Heavy rains flood parts of East Africa

(AP)
Updated: 2006-11-18 09:04

GENEVA - Tens of thousands of people fled their homes and many others were affected by floods in Kenya, Somalia and Ethiopia resulting from heavy rains in East Africa, U.N. officials said Friday.


People cross the Mrima river along the Mombasa-Tanzania highway, Thursday, Nov. 16, 2006 after the bridge was washed away by heavy floods last week. Up to 1.8 million people have been affected by floods in Kenya, Somalia and Ethiopia resulting from heavy East African rains, U.N. officials say.[AP]

Houses have been washed away, and farmland has been flooded, said Elizabeth Byrs, spokeswoman for the U.N. Office for the Coordination of Humanitarian Affairs, or OCHA.

The flooding has seriously disrupted aid programs feeding children still malnourished after the 2005-06 drought, said Michael Bociurkiw of the U.N.'s Children Fund.

"The crisis has significantly worsened in the last week," Bociurkiw said. "Thousands of poor farming families now find themselves sleeping outside in the cold, exposed to malaria and other diseases."

The long drought left the region's soil so dried out that it was unable to absorb the rains when they arrived, and the wet season has been unusually long, making the problem worse, Byrs said. According to experts, Somalia could experience the worst floods in 20 to 50 years, she said.

Some 50,000 people were left homeless by floods that completely engulfed the central Somali town of Belet Weyne, capital of the Hiran region, and another 15,000 people there were cut off, OCHA said in a statement.

In southeastern Kenya, a dam in the Tana River District was near breaking point, threatening to flood the surrounding inhabited area, Byrs said.

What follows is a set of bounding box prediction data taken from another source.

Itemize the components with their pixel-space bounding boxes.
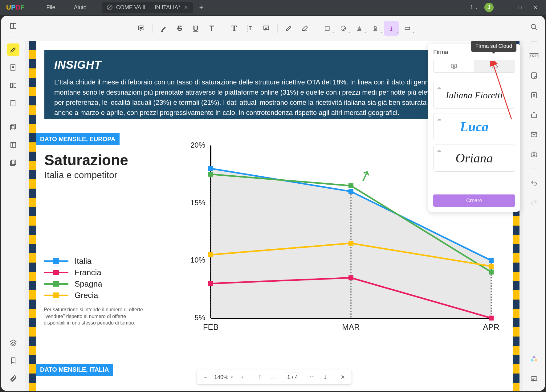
edit-page-icon[interactable]: [7, 61, 19, 74]
svg-rect-24: [531, 377, 537, 381]
page-dropdown[interactable]: 1 ⌄: [470, 4, 478, 11]
layers-icon[interactable]: [7, 337, 19, 349]
stamp-icon[interactable]: [352, 21, 367, 36]
eraser-icon[interactable]: [297, 21, 312, 36]
shape-icon[interactable]: [320, 21, 335, 36]
close-tab-icon[interactable]: ✕: [184, 5, 188, 10]
minimize-button[interactable]: —: [500, 4, 509, 11]
first-page-button[interactable]: ⤒: [255, 372, 265, 382]
screenshot-icon[interactable]: [528, 149, 540, 160]
highlight-mode-icon[interactable]: [7, 43, 19, 56]
tab-icon: [107, 5, 112, 10]
document-tab[interactable]: COME VA IL ... IN ITALIA* ✕: [102, 2, 193, 13]
comment-icon[interactable]: [134, 21, 149, 36]
layers-alt-icon[interactable]: [7, 157, 19, 169]
separator: [531, 41, 537, 42]
undo-icon[interactable]: [528, 178, 540, 189]
svg-point-23: [533, 358, 535, 361]
svg-rect-26: [264, 26, 269, 30]
protect-icon[interactable]: [528, 90, 540, 101]
pencil-icon[interactable]: [281, 21, 296, 36]
signature-preview: Oriana: [455, 151, 493, 165]
svg-rect-45: [348, 189, 353, 194]
redo-icon[interactable]: [528, 197, 540, 208]
signature-item[interactable]: ☁ Luca: [433, 113, 515, 140]
sticker-icon[interactable]: [336, 21, 351, 36]
comments-icon[interactable]: [528, 374, 540, 385]
close-window-button[interactable]: ✕: [531, 4, 540, 11]
annotation-toolbar: S U T T T: [25, 19, 523, 38]
zoom-in-button[interactable]: +: [237, 372, 247, 382]
organize-pages-icon[interactable]: [7, 79, 19, 92]
text-icon[interactable]: T: [227, 21, 242, 36]
cloud-icon: ☁: [437, 147, 442, 153]
separator: [10, 115, 16, 115]
strikethrough-icon[interactable]: S: [172, 21, 187, 36]
svg-rect-7: [10, 125, 14, 130]
page-indicator[interactable]: 1 / 4: [284, 373, 301, 382]
menu-help[interactable]: Aiuto: [65, 4, 96, 11]
page-decoration: [29, 41, 36, 391]
saturation-heading-block: Saturazione Italia e competitor: [44, 152, 155, 180]
highlighter-icon[interactable]: [156, 21, 171, 36]
signature-item[interactable]: ☁ Iuliana Fioretti: [433, 82, 515, 109]
legend-item: Francia: [44, 268, 145, 277]
maximize-button[interactable]: □: [515, 4, 524, 11]
cloud-signature-tab[interactable]: [474, 60, 515, 72]
svg-rect-8: [11, 142, 16, 147]
svg-point-19: [533, 154, 535, 156]
share-icon[interactable]: [528, 109, 540, 120]
separator: [251, 374, 251, 381]
separator: [334, 374, 334, 381]
svg-text:20%: 20%: [190, 141, 205, 149]
signature-panel-title: Firma: [433, 49, 448, 55]
separator: |: [31, 4, 37, 11]
user-avatar[interactable]: J: [484, 3, 494, 12]
svg-rect-48: [348, 275, 353, 280]
svg-text:APR: APR: [483, 322, 499, 332]
right-sidebar: OCR: [523, 16, 545, 391]
squiggly-icon[interactable]: T: [204, 21, 219, 36]
crop-page-icon[interactable]: [7, 97, 19, 109]
menu-file[interactable]: File: [37, 4, 65, 11]
attachment-icon[interactable]: [7, 372, 19, 385]
underline-icon[interactable]: U: [188, 21, 203, 36]
reader-mode-icon[interactable]: [7, 20, 19, 32]
signature-icon[interactable]: [384, 21, 399, 36]
svg-rect-47: [208, 281, 213, 286]
add-tab-button[interactable]: +: [199, 3, 203, 12]
search-icon[interactable]: [528, 22, 540, 33]
ocr-icon[interactable]: OCR: [528, 50, 540, 61]
left-sidebar: [1, 16, 25, 391]
svg-text:FEB: FEB: [203, 322, 219, 332]
resize-page-icon[interactable]: [7, 139, 19, 151]
svg-rect-44: [208, 166, 213, 171]
svg-rect-25: [138, 26, 144, 30]
chart-legend: Italia Francia Spagna Grecia Per saturaz…: [44, 256, 145, 326]
signature-item[interactable]: ☁ Oriana: [433, 145, 515, 172]
ai-assist-icon[interactable]: [528, 354, 540, 365]
textbox-icon[interactable]: T: [243, 21, 258, 36]
svg-rect-49: [489, 316, 494, 321]
zoom-level[interactable]: 140% ▼: [214, 374, 234, 381]
cloud-icon: ☁: [437, 116, 442, 122]
zoom-out-button[interactable]: −: [201, 372, 210, 382]
next-page-button[interactable]: ﹀: [307, 372, 317, 382]
svg-rect-3: [10, 83, 13, 88]
form-icon[interactable]: [528, 70, 540, 81]
callout-icon[interactable]: [259, 21, 274, 36]
ruler-icon[interactable]: [400, 21, 415, 36]
bookmark-icon[interactable]: [7, 354, 19, 367]
page-navigation-bar: − 140% ▼ + ⤒ ︿ 1 / 4 ﹀ ⤓ ✕: [197, 370, 352, 385]
create-signature-button[interactable]: Creare: [433, 194, 515, 207]
email-icon[interactable]: [528, 129, 540, 140]
svg-point-11: [531, 24, 536, 29]
copy-pages-icon[interactable]: [7, 121, 19, 133]
separator: [10, 38, 16, 38]
prev-page-button[interactable]: ︿: [268, 372, 278, 382]
local-signature-tab[interactable]: [434, 60, 474, 72]
close-nav-button[interactable]: ✕: [338, 372, 348, 382]
stamp2-icon[interactable]: [368, 21, 383, 36]
last-page-button[interactable]: ⤓: [320, 372, 330, 382]
svg-text:MAR: MAR: [342, 322, 360, 332]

A hippo that went berserk after finding itself in the western Kenyan town of Busia because of the floods killed six people, she told The Associated Press.

Aid workers have been handing out food, shelter materials and tens of thousands of mosquito nets in flood-affected areas, she said. But U.N. officials said it was difficult to reach some affected areas because bridges and roads had been washed away.

According the U.N. refugee agency, more than 78,000 refugees have lost their dwellings in eastern Kenya's Dadaab region, with three camps being cut off by the floods.

"This week's floods washed away much of the road leading to Dadaab from the provincial capital at Garissa, completely isolating the massive camps" housing mainly Somali refugees, said Ron Redmond of the U.N. High Commissioner for Refugees.

Emergency supplies were to be airlifted from Nairobi to the region on Sunday, he said.